Thursday, February 17, 2022

China's 'Jack the Ripper': Gao Chengyong

 




Gao Chengyong (Chinese: 高承勇; 10 November 1964 – 3 January 2019) was a Chinese serial killer and rapist. He mutilated the corpses of his victims, leading to his nickname of the "Chinese Jack the Ripper" in Chinese media. He is thought to have killed eleven women between 1988 and 2002.


Sentenced to death and stripped of all his assets, he was executed by an undisclosed method in January 2019.


Murders


Over the course of 14 years, Gao raped, killed and mutilated eleven women: nine in Baiyin, Gansu province, and two in Baotou, Inner Mongolia. The youngest victim was eight years old. The first murder is thought to have originated in a grocery store he managed with his wife in Baiyin.

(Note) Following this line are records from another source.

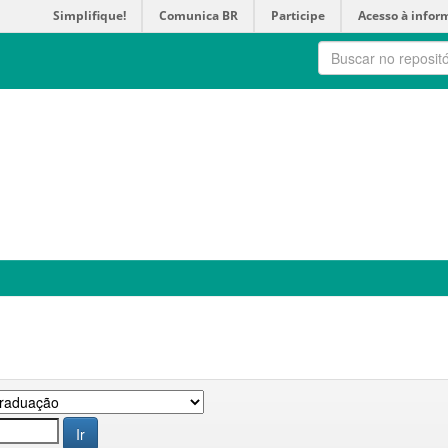
Simplifique!
Comunica BR
Participe
Acesso à infor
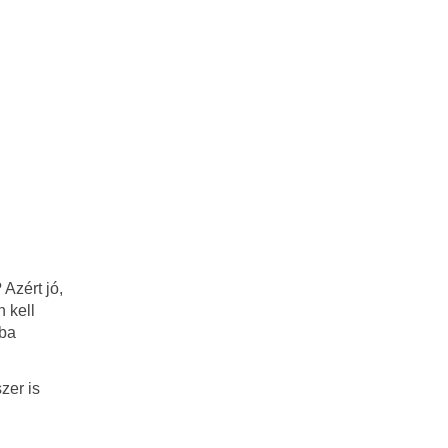
Azért jó,
 kell
sba
zer is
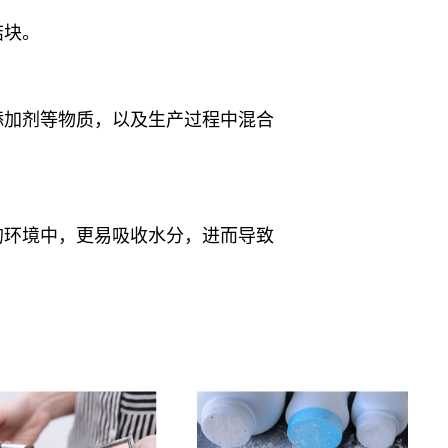
结块。
添加剂等物质，以及生产过程中混合
的环境中，更易吸收水分，进而导致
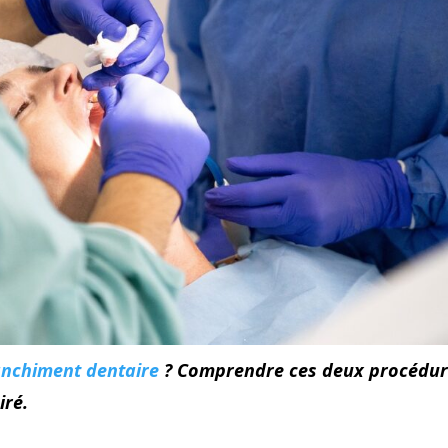
anchiment dentaire
? Comprendre ces deux procédu
iré.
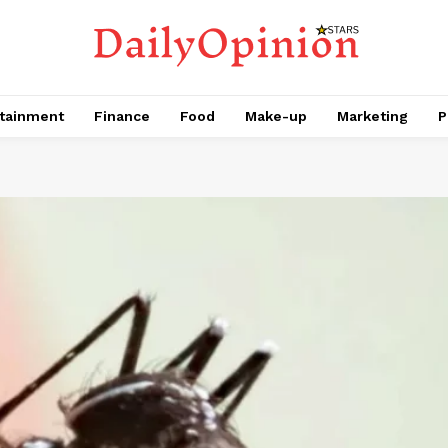
tainment
Finance
Food
Make-up
Marketing
P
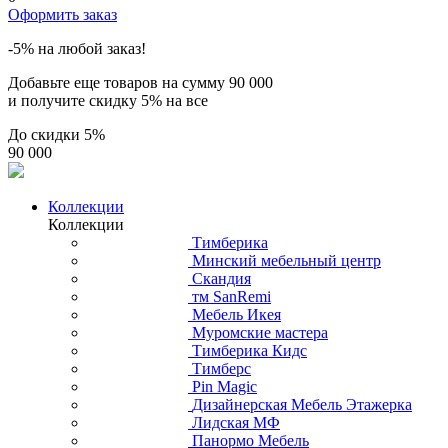
Оформить заказ
-5% на любой заказ!
Добавьте еще товаров на сумму
90 000
и получите скидку
5% на все
До скидки
5%
90 000
Коллекции
Коллекции
Тимберика
Минский мебельный центр
Скандия
тм SanRemi
Мебель Икея
Муромские мастера
Тимберика Кидс
Тимберс
Pin Magic
Дизайнерская Мебель Этажерка
Лидская МФ
Панормо Мебель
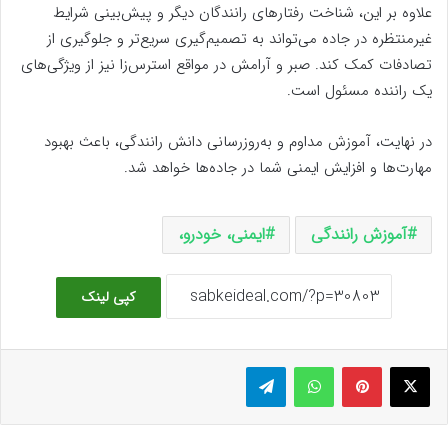
علاوه بر این، شناخت رفتارهای رانندگان دیگر و پیش‌بینی شرایط
غیرمنتظره در جاده می‌تواند به تصمیم‌گیری سریع‌تر و جلوگیری از
تصادفات کمک کند. صبر و آرامش در مواقع استرس‌زا نیز از ویژگی‌های
یک راننده مسئول است.
در نهایت، آموزش مداوم و به‌روزرسانی دانش رانندگی، باعث بهبود
مهارت‌ها و افزایش ایمنی شما در جاده‌ها خواهد شد.
آموزش رانندگی
ایمنی، خودرو،
کپی لینک
ایکس
پینتریست
واتس آپ
تلگرام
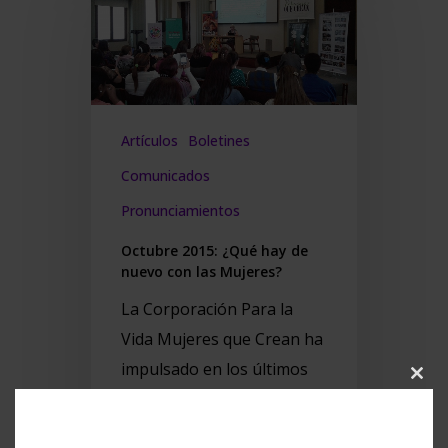
Artículos
Boletines
Comunicados
Pronunciamientos
Octubre 2015: ¿Qué hay de
nuevo con las Mujeres?
La Corporación Para la
Vida Mujeres que Crean ha
impulsado en los últimos
Clos
meses una serie de
this
modu
actividades dirigidas a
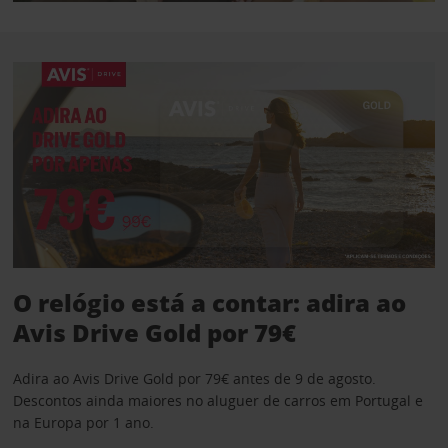
O relógio está a contar: adira ao
Avis Drive Gold por 79€
Adira ao Avis Drive Gold por 79€ antes de 9 de agosto.
Descontos ainda maiores no aluguer de carros em Portugal e
na Europa por 1 ano.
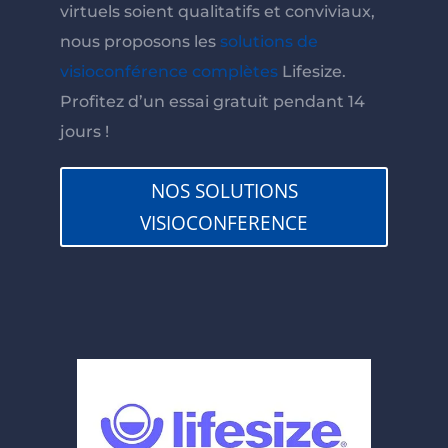
virtuels soient qualitatifs et conviviaux,
nous proposons les
solutions de
visioconférence complètes
Lifesize.
Profitez d’un
essai gratuit pendant 14
jours
!
NOS SOLUTIONS
VISIOCONFERENCE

He would normally operate in daytime and follow his victims home, where he would strike.


Gao raped his victims sometimes while they were alive and sometimes after having stabbed them to death. He removed the reproductive organs of some women after killing them and cut the hands and breasts off of at least one of his victims.


Arrest, sentencing and execution


Police linked the eleven murders for the first time in 2004 and offered a reward of 200,000 yuan. Gao avoided being arrested until a close relative was taken in for an unrelated, minor offence. During a routine DNA test, a close familial relationship to the serial killer was established. On the basis of this, Gao was arrested at the grocery store where he worked in Baiyin on 26 August 2016. According to the Ministry of Public Security, he confessed to the eleven murders. Gao was sentenced to death and stripped of all his assets on 30 March 2018, and was executed on 3 January 2019; the method of execution used was not disclosed.


Personal life


Gao was married and had two children. He was from Qingcheng Town, Yuzhong County, Lanzhou, Gansu.